Theresa May avoids threat of a general election after conservative M.P.s vote 325 to 306 in her favor
British Prime Minister Theresa May’s government saw off a vote of no confidence in parliament on Wednesday, called after M.P.s overwhelmingly rejected the Brexit deal.
Main opposition Labour leader Jeremy Corbyn called the vote after Tuesday’s crushing defeat for May—but her Conservative M.P.s rallied behind her and the government won by 325 to 306, heading off the threat of a general election.

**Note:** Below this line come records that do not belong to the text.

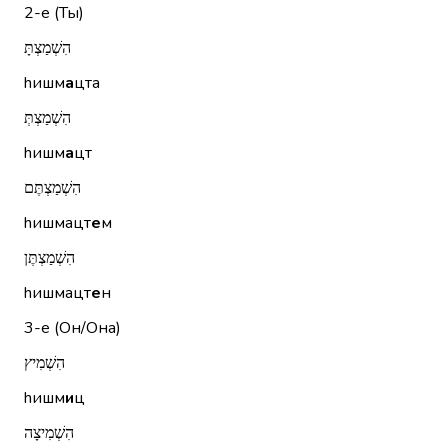
2-е (Ты)
הִשְׁמַצְתָּ
hишм
а
цта
הִשְׁמַצְתְּ
hишм
а
цт
הִשְׁמַצְתֶּם
hишмацт
е
м
הִשְׁמַצְתֶּן
hишмацт
е
н
3-е (Он/Она)
הִשְׁמִיץ
hишм
и
ц
הִשְׁמִיצָה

“This house has put its confidence in this government,” May told M.P.s immediately after the vote in parliament’s lower House of Commons. “I stand ready to work with any member of this house to deliver on Brexit and ensure that this house retains the confidence of the British people.” She also said she would “continue to work to deliver on the solemn promise we made to the people of this country to deliver on the result of the referendum and leave the European Union. “I believe this duty is shared by every member of this house. And we have a responsibility to identify a way forward that can secure the backing of the house.”

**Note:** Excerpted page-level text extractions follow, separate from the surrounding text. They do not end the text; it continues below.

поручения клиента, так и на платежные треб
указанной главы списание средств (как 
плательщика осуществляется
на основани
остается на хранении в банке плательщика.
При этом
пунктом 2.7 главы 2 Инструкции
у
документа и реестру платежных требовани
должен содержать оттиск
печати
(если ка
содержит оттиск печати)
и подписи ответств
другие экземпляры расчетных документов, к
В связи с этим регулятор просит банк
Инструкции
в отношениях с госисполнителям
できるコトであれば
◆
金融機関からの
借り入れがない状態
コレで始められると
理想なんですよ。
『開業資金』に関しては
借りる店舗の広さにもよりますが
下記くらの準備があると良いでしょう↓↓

She also invited opposition leaders to meet with her for Brexit talks—starting immediately on Wednesday. “I would like to invite the leaders of parliamentary parties to meet with me individually and I would like to start these meetings tonight,” May said. “The government approaches these meetings in a constructive spirit and I urge others to do the same. But we must find solutions that are negotiable and command sufficient support in this house.”